Time-adjustable delay power socket circuit diagram

The time-adjustable delay power socket is suitable for rice cookers, electric lighting equipment and other electrical equipment.

1. This power socket circuit consists of a power circuit (see Figure 1) and a delay circuit (see Figure 2). Here's how it works.

The input alternating current is stepped down by capacitor C0, rectified by D1 and D2, stepped down by R1, and filtered by C1 to obtain a stable DC voltage V0 at both ends of R2, which provides voltage for the delay circuit. The input voltage is 200°C and 220°C, and the suitable V0 is 20~23. The LED lights up, indicating that there is AC voltage input. R3 is the current limiting resistor, and R0 is the discharge resistor of C0.

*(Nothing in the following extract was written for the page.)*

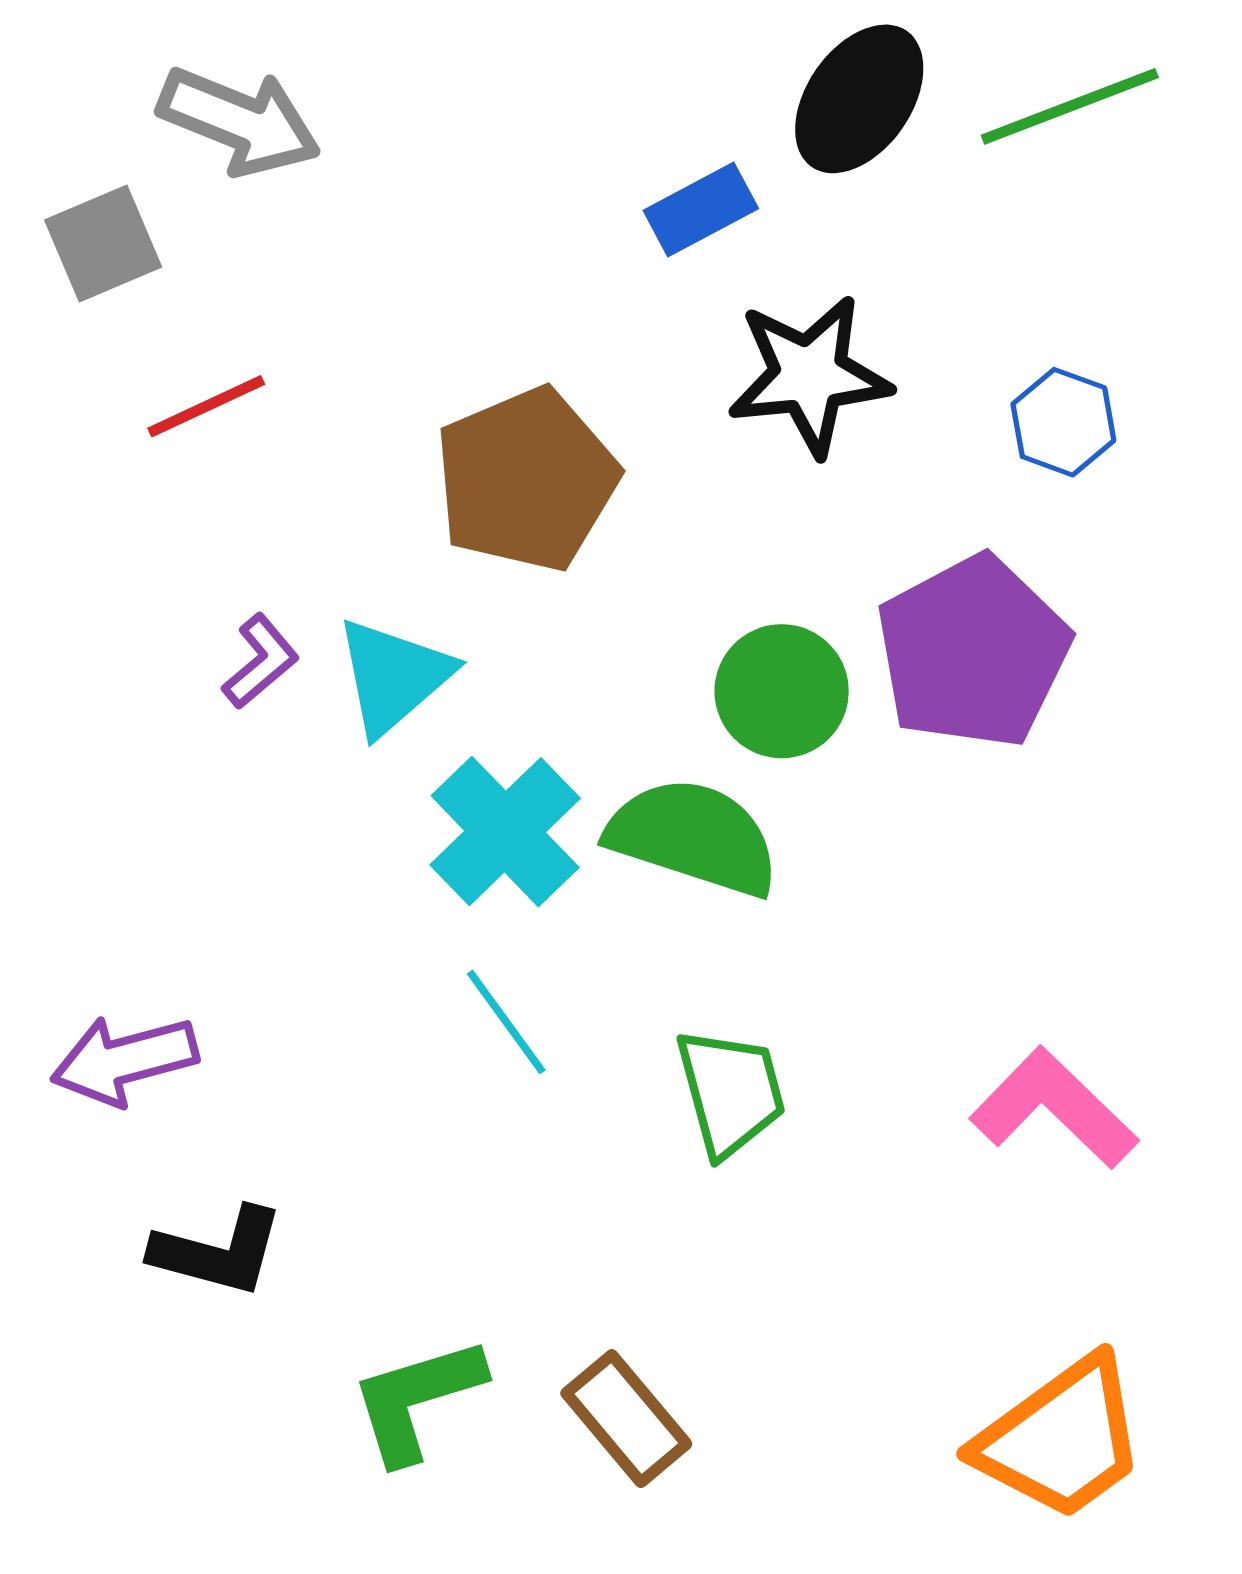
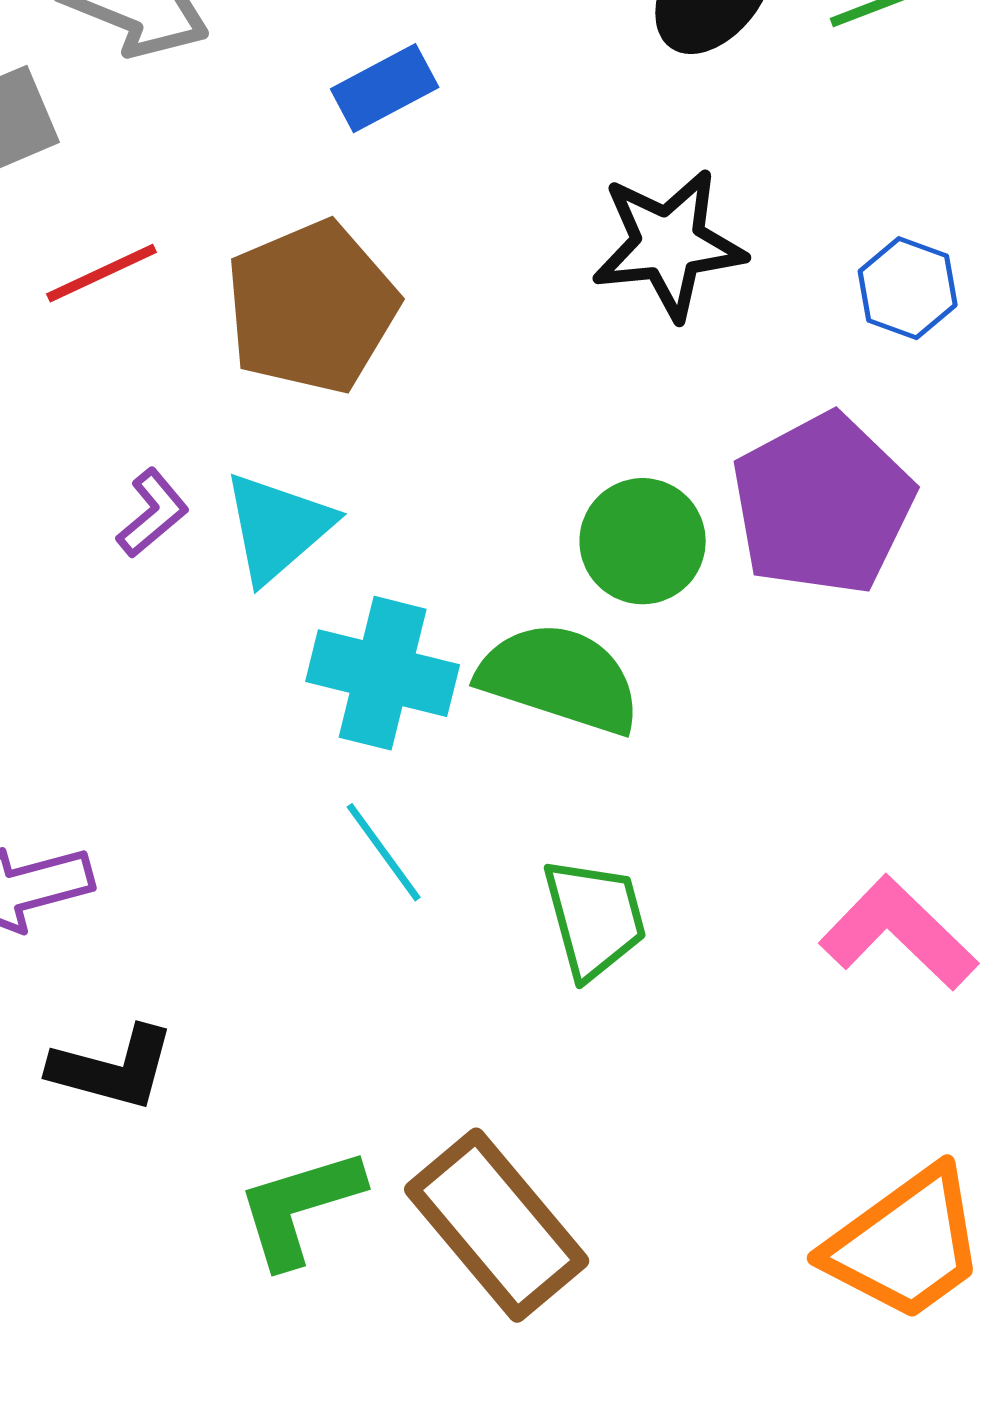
blue rectangle: (701, 209) -> (385, 88), moved
brown pentagon: (526, 480) -> (312, 307), moved
cyan cross: (505, 832) -> (383, 673), turned -32
brown rectangle: (626, 1419) -> (497, 1225), size x1.5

The delay circuit uses the charging characteristics of the capacitor to achieve delay. When the potential of the positive electrode of capacitor C2 is lower than the potential of IC2 pin, the IC1 pin working in the comparator state outputs a low level of about 2V, which cannot saturate Tr and conduct, the relay J is in the released state, and the socket is not charged. When the potential of the positive electrode of C2 is slightly higher than the potential of IC2 pin, IC1 pin outputs a high level of about 22V, which makes Tr saturated and conductive, the relay is in the pull-in state, the socket is charged, and the electrical appliance is connected. Due to the negative feedback effect of R7, the potential of IC2 pin decreases, pin1 maintains a stable high level, and the relay reliably closes. D3 is the discharge diode of C2, RV1 is the delay potentiometer (the resistance is linearly related to the angle), R4 is the delay resistor, S is the delay time switch, R5 and R6 provide the reference potential for IC2 pin, R8 and R9 It is the current limiting resistor, Tr is the driving transistor, LED2 is the socket live indicator light, D4 is the freewheeling diode, used to protect the transistor Tr.

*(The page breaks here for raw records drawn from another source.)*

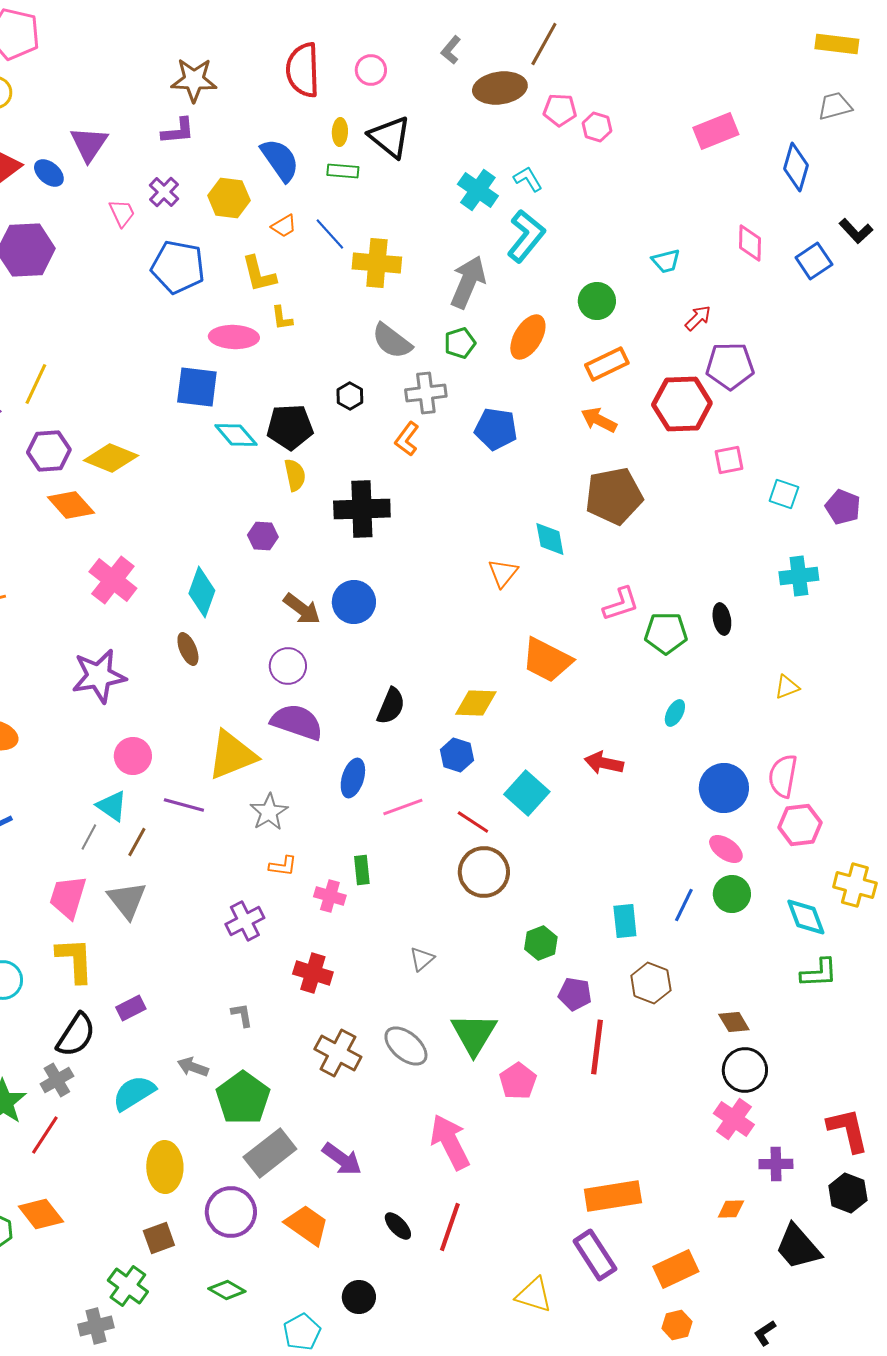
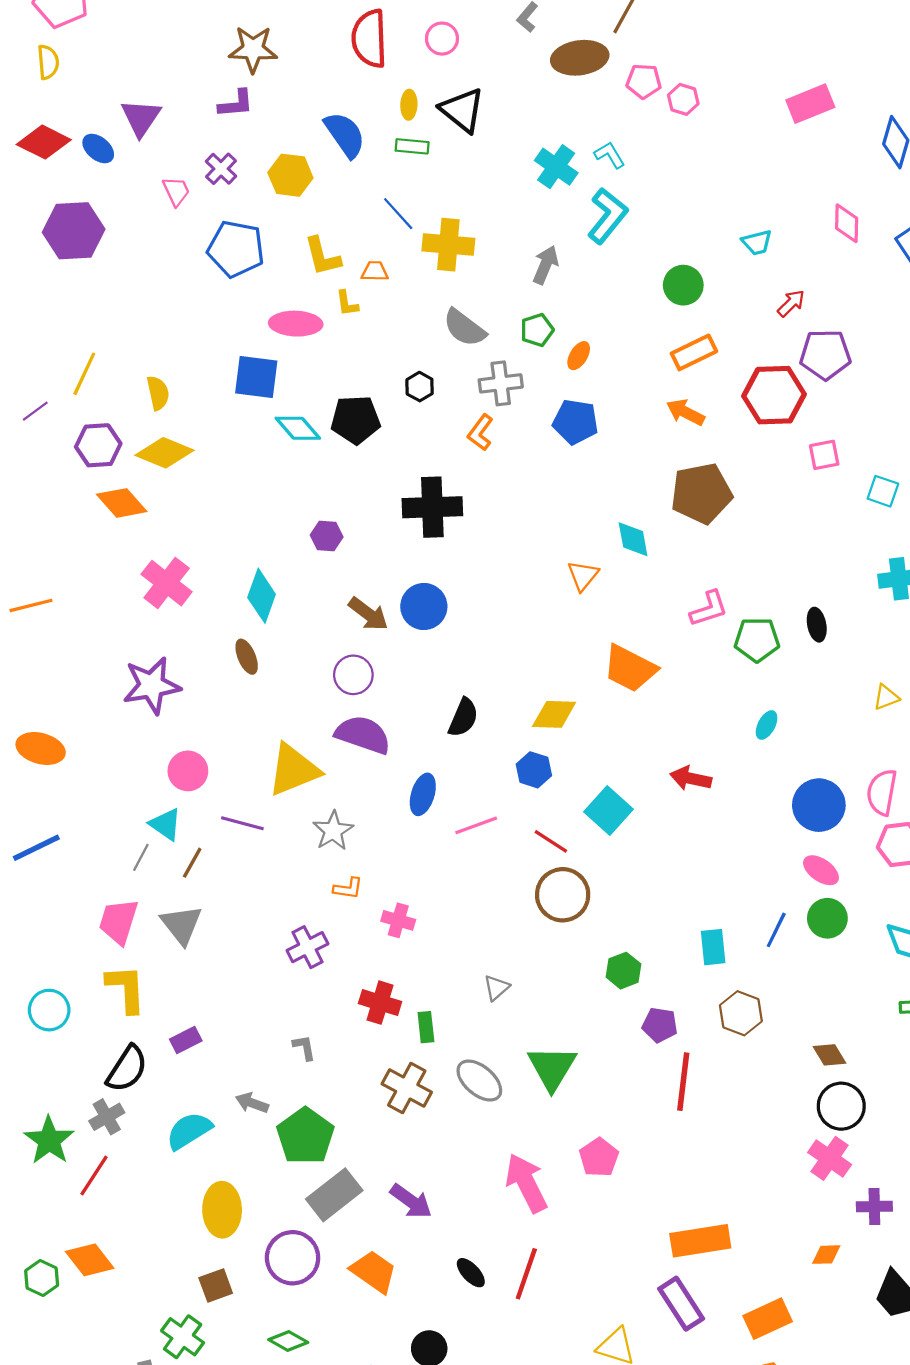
orange trapezoid: (284, 226) -> (375, 271), moved, turned -148
gray arrow: (468, 282) -> (546, 265), size x0.7
orange ellipse: (528, 337) -> (579, 356), moved, size x0.6
yellow semicircle: (295, 475) -> (158, 393), moved
green rectangle: (362, 870) -> (426, 1027), moved
pink pentagon: (518, 1081) -> (599, 1157), moved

2. Calculation of circuit-related data

2.1 The potential of IC pin 2 U2=V0R6/(R5+R6)=(2)/(3)V0

2.2 The charging time when the initial voltage of C2 is 0 and the positive potential of C2 reaches (2)/(3)V0.

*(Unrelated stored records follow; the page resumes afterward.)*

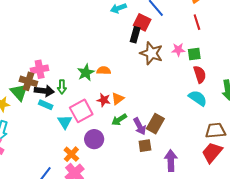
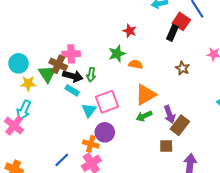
brown star: (151, 53) -> (182, 68), moved, size x0.6
green star: (86, 73) -> (117, 54), moved
orange triangle: (118, 99) -> (146, 95), size x1.6
red star: (104, 100) -> (130, 31), moved
purple arrow: (140, 126) -> (169, 114), moved
purple circle: (94, 139) -> (105, 132), moved
orange cross: (71, 154) -> (91, 144), turned -35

a When S1 is closed, t=1.1RV1*C2, and the delay time is 0 to 22 hours. When C2 is fixed, t∝RV1. When RV1 is the same, a larger C2 can make the time adjustable range wider, but the adjustment accuracy decreases; a smaller C2 will cause the opposite.

b When S1 is disconnected, t=1.1(RV1+R4)*C2, the delay time is 3 to 5.2 hours.
2.3 Calculation of discharge time of capacitor C2　

When the relay is released, the voltage stored in C2 is discharged to ground through D3 and R2, and the discharge time is 5R2C2. At this time, the voltage across C2 is only 0.007V.
T=5×1.3×103×3300×10-6=22 (seconds)
To ensure timing accuracy, the CT can be used again after unplugging it from the power source for 22 seconds.
3 The key relay in the circuit design
should have two sets of normally open and normally closed contacts. When the socket is not powered, the normally closed contacts of J-2 are connected to provide voltage V for the delay circuit. When the relay is closed, the normally closed contact of J-2 is disconnected and the normally open contact is connected. At the same time, the normally open contact of J-1 is connected to electrify the socket. The purpose of using two sets of normally open and normally closed relays is: at the end of the delay time, J is provided with the pull-in voltage by R2; the reed connected to the moving contact maintains the pull-in voltage during the swing process by C1; the normally open contact When the head is closed, the pull-in voltage is provided by the coil DC resistance of J (the coil DC resistance is about 1.2K), so V0 remains basically unchanged.